While the announcement to sell the Avalon and disperse the puppet archive arrives amidst covid pandemic closures, the company has been wrestling with its future for some time. In January 2019, it cut staff, reduced programs, and announced that the MayDay Parade had grown too big to produce without partners.
“MayDay in its current form is not only unsustainable financially and logistically, the creation process systematically marginalizes and appropriates the work of artists of color. This cannot be allowed to continue. The HOBT Leadership Team has decided that taking time off from producing MayDay to pause and redesign MayDay is the best way to come back with a stronger, more equitable MayDay in the future,” the company said on its website in January 2019.
In June 2019, after that year’s MayDay spectacle, the company announced: “Record attendance reinforces the notion that HOBT’s MayDay has grown too large for HOBT to serve as the sole producing entity. Record numbers also indicate attendees are passionate about finding a way for the event to continue.”

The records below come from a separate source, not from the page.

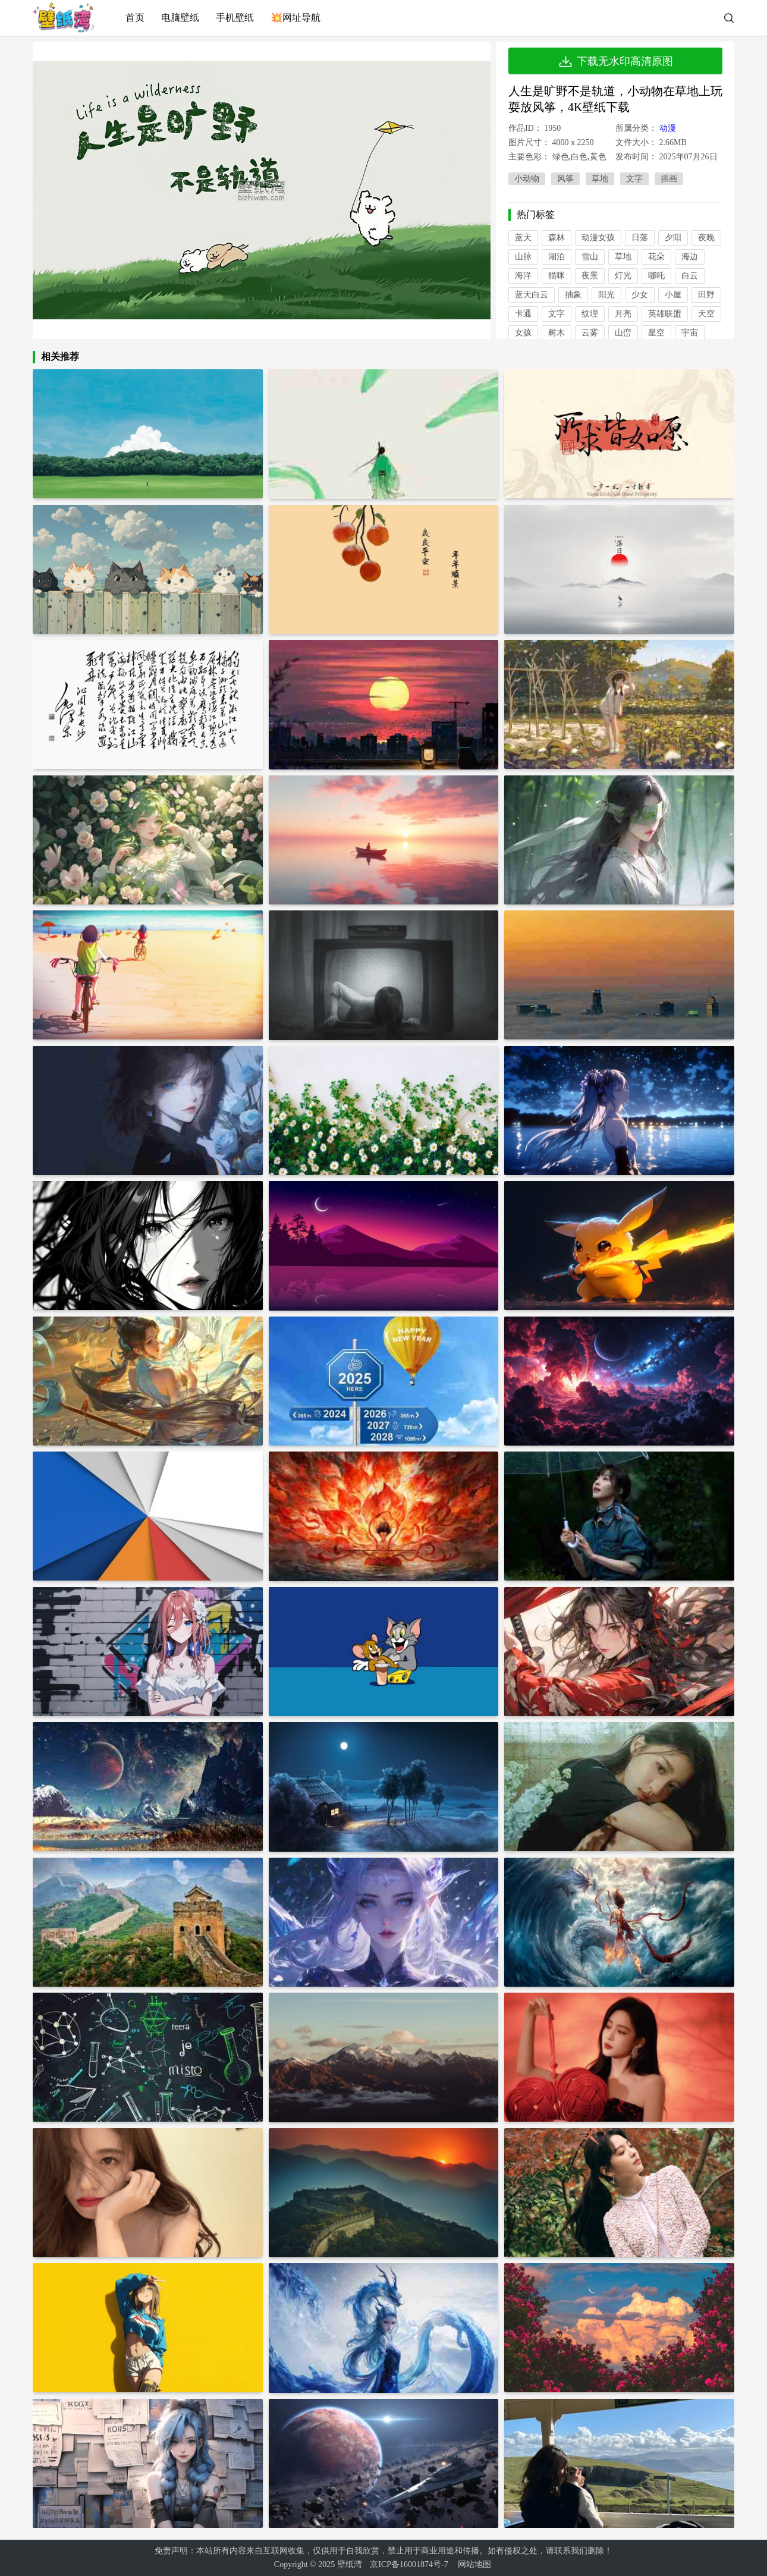 This screenshot has height=2576, width=767. Describe the element at coordinates (556, 256) in the screenshot. I see `湖泊` at that location. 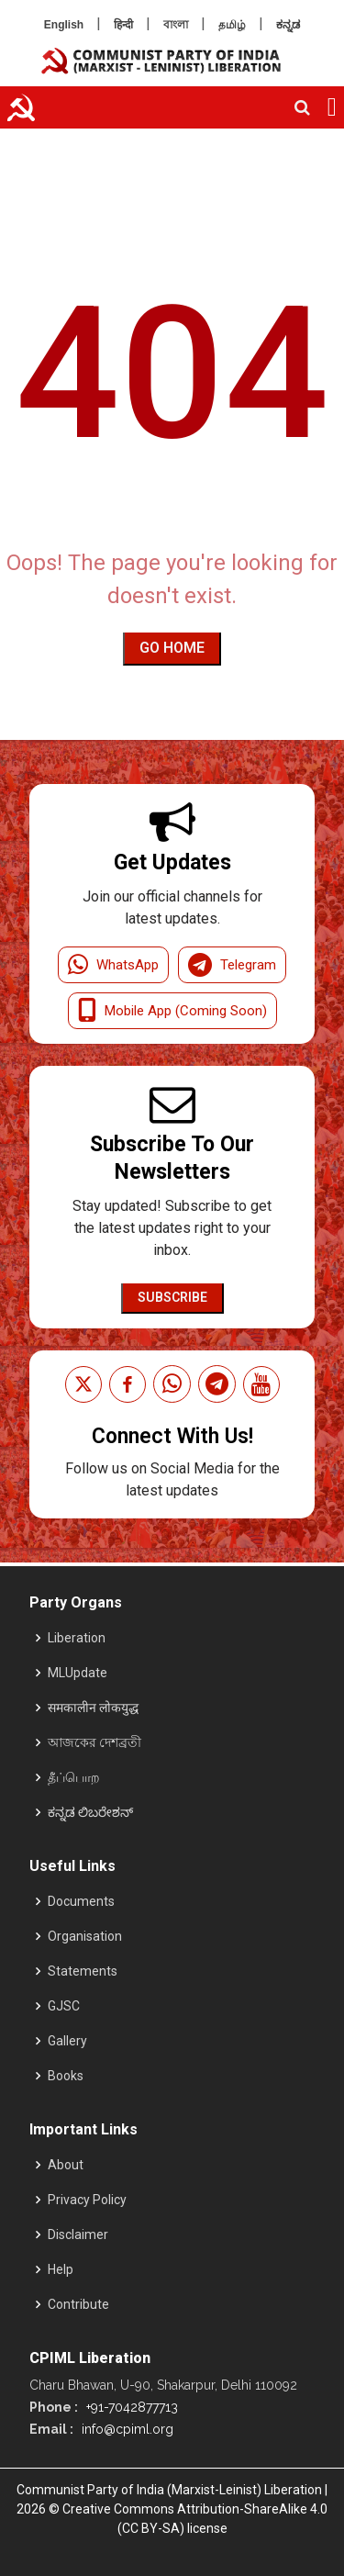 The image size is (344, 2576). I want to click on Help, so click(60, 2269). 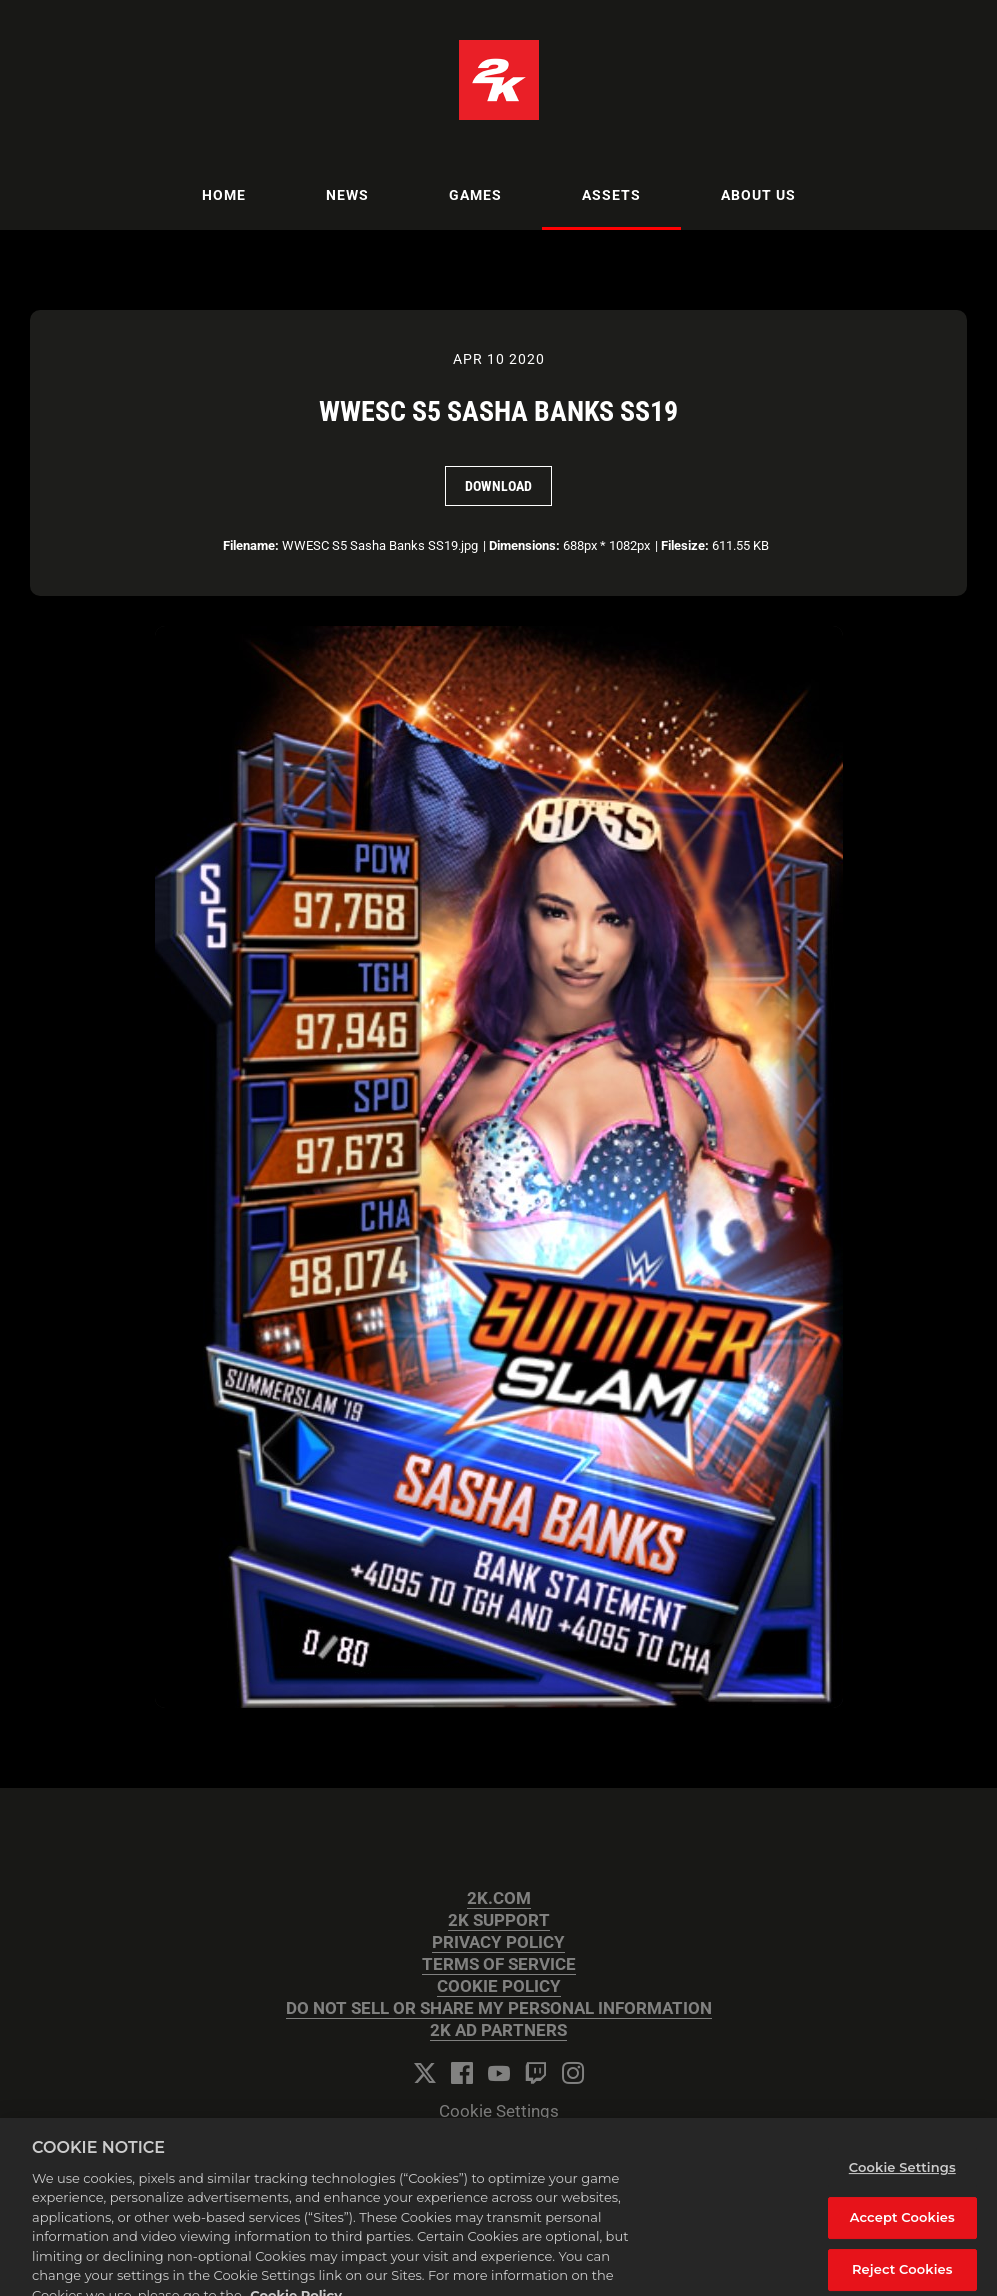 This screenshot has height=2296, width=997. Describe the element at coordinates (499, 1986) in the screenshot. I see `COOKIE POLICY` at that location.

The company had already been working with the consulting firm Deliver and Juxtaposition Arts, surveyed more than 300 people, and held meetings as it worked to reimagine itself—including the question of whether to stay in the Avalon Theatre, which required significant maintenance.
In September 2019, the company announced that it would not present a MayDay Parade in in 2020 as it worked to reimagine the event—in part as an effort to make it more diverse and inclusive. “It is increasingly clear to me that it is just not possible to produce the MayDay that people have come to know and love and at the same time, do the work to change it,” Corrie Zoll, Heart of the Beast’s then executive director, told the Minneapolis Star Tribune at the time. ”So if what we can do in the next year is either produce MayDay or redesign MayDay, this is a choice to redesign MayDay.”
During the pandemic spring of 2020, In the Heart of the Beast did end up offering a virtual “Chysalis MayDay” experience.
“This fall and winter we plan to create a ritual of transition; coming together as a community to grieve, to release, to dream forward with intention. Celebrating both what has been and what is yet to come,” the company said on its website in August. In 2022, they “do not plan to produce a full-scale [MayDay] parade,” but instead “work with a small group of partner organizations to create a series of decentralized MayDay experiences in spring 2022,” a series of “smaller-scale, neighborhood-led celebrations.”
And they’re considering changing the company’s name. “As early as 2019, consultants encouraged HOBT to choose a new name to reflect the new direction of our work,” the company wrote on its website in August. “As HOBT begins to emerge from Chrysalis we are now ready to claim a new name. We see this as an important opportunity to honor and give thanks for what HOBT has been, the caterpillar who entered the cocoon, while allowing us to truly embark on a new chapter, with a new identity, the butterfly who is emerging.”